Far from being a passing fad, AI may be one of the most disruptive technologies humanity will ever develop, noted Antonio Huertas Mejías, CEO, MAPFRE (Madrid), speaking at the Geneva Association’s 50th Summit, held in Zurich, Switzerland, 28-29 November. Huertas’ keynote address, “Insuring the Future, Safeguarding the Planet,” touched on a variety of topics related to the adaptation of the insurance industry to a changing world including the need for innovation, regulation of AI, the need for cyber risk coverage, and the industry’s role in addressing climate-change related risks. Founded in 1973, The Geneva Association is the only international association of insurance companies; its members are insurance and reinsurance CEOs. The organization serves as a think tank for the global insurance industry, producing research in collaboration with its members and their companies, academic institutions and multilateral organizations.

“[AI], is a tool that will most likely mean an absolute transformation of many aspects of our lives, not only on the economic level,” Huertas added. “It is still early to predict how it will develop, but what is incontestable is that all the boards of directors and management committees of all our companies are already analyzing and internalizing it, and those who do not do so run the risk of being left out of the game.”

The leaps in AI, and generative AI is progressing on an exponential scale, but will bring benefits to the insurance industry and its clients, Huertas asserted. “My vision is quite optimistic, I believe that if we do it right, we can turn these technologies into powerful tools at the service of workers, improving their skills and experience, while boosting the economy in general,” he said.

Need for AI Regulation

However, to realize the potential benefits of AI, the industry will need a management framework for operational and regulatory risks and must legislate on ethical risk, Huertas cautioned. “We must move forward in the ethical and responsible development of artificial intelligence, but in a global market, Europe has to find the balance between regulation—which is undoubtedly necessary—and the development framework for these technologies,” he elaborated. “It is necessary to experiment with this technology precisely to know its limits and verify ethical operation free of bias towards people and their circumstances.”

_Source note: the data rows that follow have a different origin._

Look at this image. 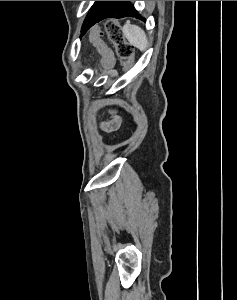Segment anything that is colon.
<instances>
[{
	"label": "colon",
	"mask_w": 237,
	"mask_h": 300,
	"mask_svg": "<svg viewBox=\"0 0 237 300\" xmlns=\"http://www.w3.org/2000/svg\"><path fill=\"white\" fill-rule=\"evenodd\" d=\"M105 31L108 39L115 47L121 64L128 70L132 64L134 52L132 45L128 43L124 37L120 23L115 19L109 20L105 24ZM90 40L101 53L102 65L108 66L112 58L110 51L106 48L101 39V31L97 28H93L90 33Z\"/></svg>",
	"instance_id": "1"
}]
</instances>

Responding to Unprecedented Cyber Risk

Today’s world digitized world brings unparalleled conveniences and efficiencies, Huertas said, but it also exposes us to unprecedented risks. “The threat of cyberattacks, data breaches, and digital disruption looms large, capable of toppling industries and economies with a few keystrokes. As insurers, we stand at the crossroads of both challenges and opportunities in this digital frontier.”

Huertas alluded to the challenges of cyber enumerated in a Geneva Association 2022 report: to expand the limits of insurability, insurers need to be proactive in assessing feasible options for sharing cyber risks, including with governments via Public Private Partnerships. “Such collaborative efforts between insurers and governments will enable cyber protection gaps to be narrowed and ensure the full societal benefits of cyberspace can be realized,” he said.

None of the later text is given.